Purpose: Idiopathic esophageal ulcerations (IEU) associated with human immunodeficiency virus (HIV) infection are now recognized as an important cause of esophageal disease in this population. It is recognized in HIV/AIDS patients with low CD4(+) lymphocyte count. It is a rare entity which mimics other causes of esophageal ulceration. IEUs are variable endoscopically in number, size and appearance. It can be associated with mucosal bridges of mid and distal esophagus.
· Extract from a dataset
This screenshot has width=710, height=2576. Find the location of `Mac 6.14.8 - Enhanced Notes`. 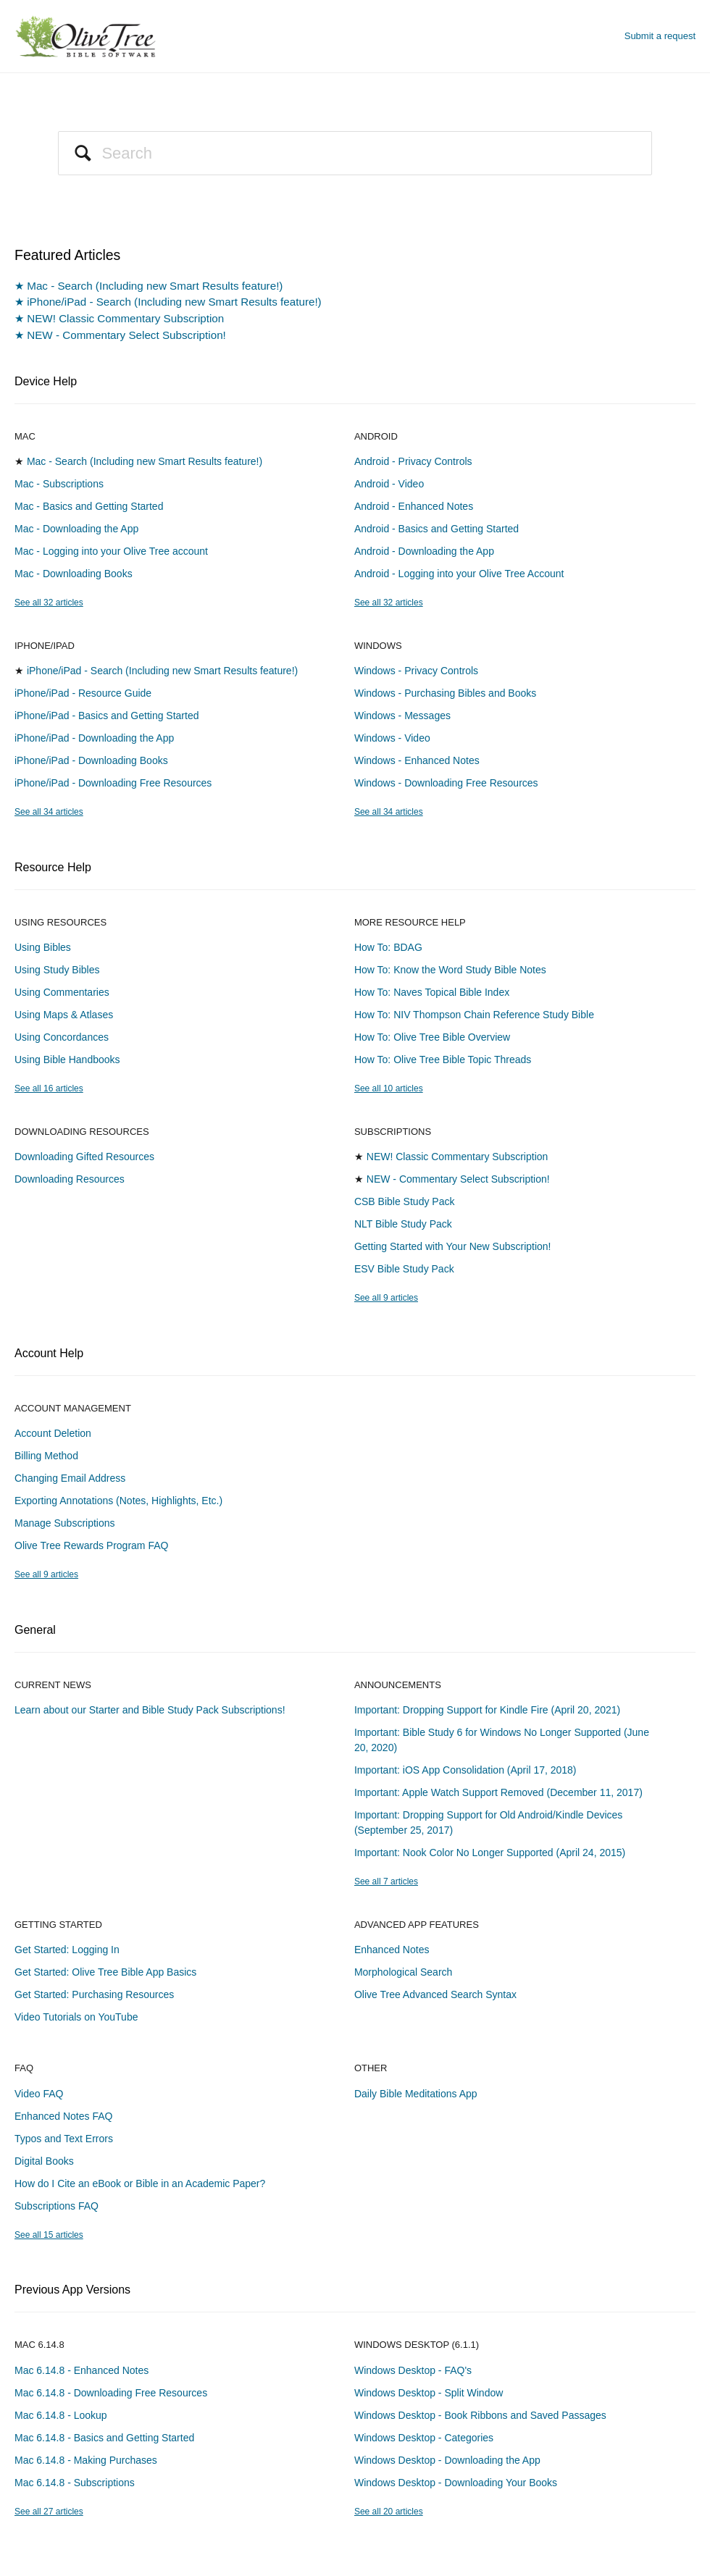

It is diagnosed when ulceration due to candida, HSV, CMV has been excluded by histo-pathology in HIV/AIDS patients. Hence endoscopy with biopsy is recommended for all HIV-infected patients with esophageal ulceration. A 48-year-old female with H/o HIV/AIDS, HTN with CD4 count of 141 cells/ul not on any antiretroviral medication presented with c/o self limited hematemesis. She was febrile, hemodynamically stable and did not c/o dysphagia or odynophagia. General and systemic physical examination was benign. Laboratory findings were as follows: Hgb: 6.5, Hct: 15.4, MCV: 89.5, Platelet: 389, BUN: 25, Creatinine: 0.8, INR: 1.07, PT: 12.4, PTT: 32.2, CD4: 141 (478-1617 cells/ul), CD8: 2181 (247- 1260 cells/ul), Help/Supp: 0.06 (0.56-4.42). Endoscopy showed 10-15mm ulcerated polypoid lesion with multiple mucosal bridges in mid- and distal esophagus. Histology failed to demonstrate any viral inclusion body or any fungal hyphae. Based on above findings, esophageal moniliasis, herpes and CMV infection of esophagus were ruled out. Hence the possible cause of mucosal bridges with esophagitis is Idiopathic Esophageal Ulcer due to HIV virus.